A few months ago, on my project with 120 or so migrations (some with several hundred thousand rows to migrate), I was looking at speeding up the throughput by running migrations in parallel, respecting dependencies. I wrote a drush command (submitted at
β¨
Generate graphs of migration dependencies
Active
) to graph dependencies to help people work out what can run in parallel with what. Shortly after that, it occurred to me that we don't need people to figure that out.

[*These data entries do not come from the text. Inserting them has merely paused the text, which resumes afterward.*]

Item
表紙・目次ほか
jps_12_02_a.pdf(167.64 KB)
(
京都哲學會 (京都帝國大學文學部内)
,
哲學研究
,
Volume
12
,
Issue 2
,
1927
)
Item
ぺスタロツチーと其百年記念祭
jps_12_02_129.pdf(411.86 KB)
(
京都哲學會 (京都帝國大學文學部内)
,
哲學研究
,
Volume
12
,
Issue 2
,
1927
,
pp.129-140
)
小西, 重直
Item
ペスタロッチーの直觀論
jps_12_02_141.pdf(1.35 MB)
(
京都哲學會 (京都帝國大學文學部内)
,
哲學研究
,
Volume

Thus was born:
$ drush help mimp
Run all migrations with maximum parallelism.
Examples:
migrate:import-parallel --max-processes=5 --status-frequency=5 Runs up to 5 migrations in parallel as soon as their dependencies are fulfilled, with status of running migrations
output every 5 minutes.
Options:
--max-processes[=MAX-PROCESSES] Maximum number of processes to run at once.
--status-frequency[=STATUS-FREQUENCY] Number of minutes between status updates.
Aliases: mimp
It's been working pretty well for us, so I'm (belatedly) posting it here.
Ideally, I think rather than a separate command it should be an optional feature of drush migrate-import
- if --max-processes
is present and greater than one, spawn off the subprocesses, passing on any other options to the subprocesses (adding --skip-progress-bar
, because it'll be really messy otherwise).
I don't have time now to write such a patch (maybe April? - anyone who wants to tackle it before then is welcome to), but in the meantime some people might find this useful.